Task: Your answer should consist of the lines below that hold the word "Bougeries".

Material shown:

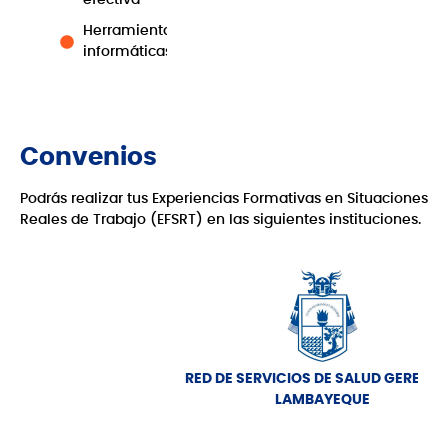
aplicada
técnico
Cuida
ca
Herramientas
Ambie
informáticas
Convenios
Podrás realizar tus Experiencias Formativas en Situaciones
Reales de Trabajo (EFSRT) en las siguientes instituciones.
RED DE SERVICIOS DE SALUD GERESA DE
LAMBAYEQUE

==

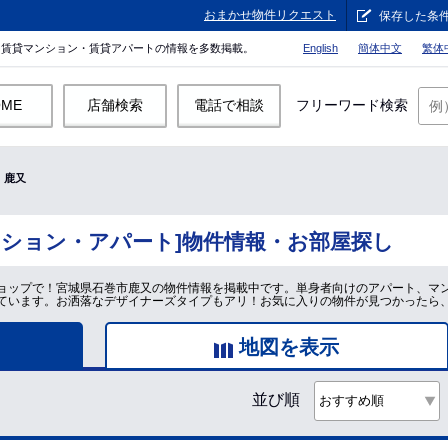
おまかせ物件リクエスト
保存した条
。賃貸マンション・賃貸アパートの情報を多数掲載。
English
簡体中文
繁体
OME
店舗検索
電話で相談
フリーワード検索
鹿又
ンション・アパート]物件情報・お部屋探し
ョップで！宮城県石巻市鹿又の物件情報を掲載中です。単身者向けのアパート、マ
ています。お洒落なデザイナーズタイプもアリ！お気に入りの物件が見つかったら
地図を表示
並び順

* * *

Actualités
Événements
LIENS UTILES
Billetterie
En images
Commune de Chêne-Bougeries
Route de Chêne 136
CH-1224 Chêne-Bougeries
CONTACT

Solved exercise:
Commune de Chêne-Bougeries
CH-1224 Chêne-Bougeries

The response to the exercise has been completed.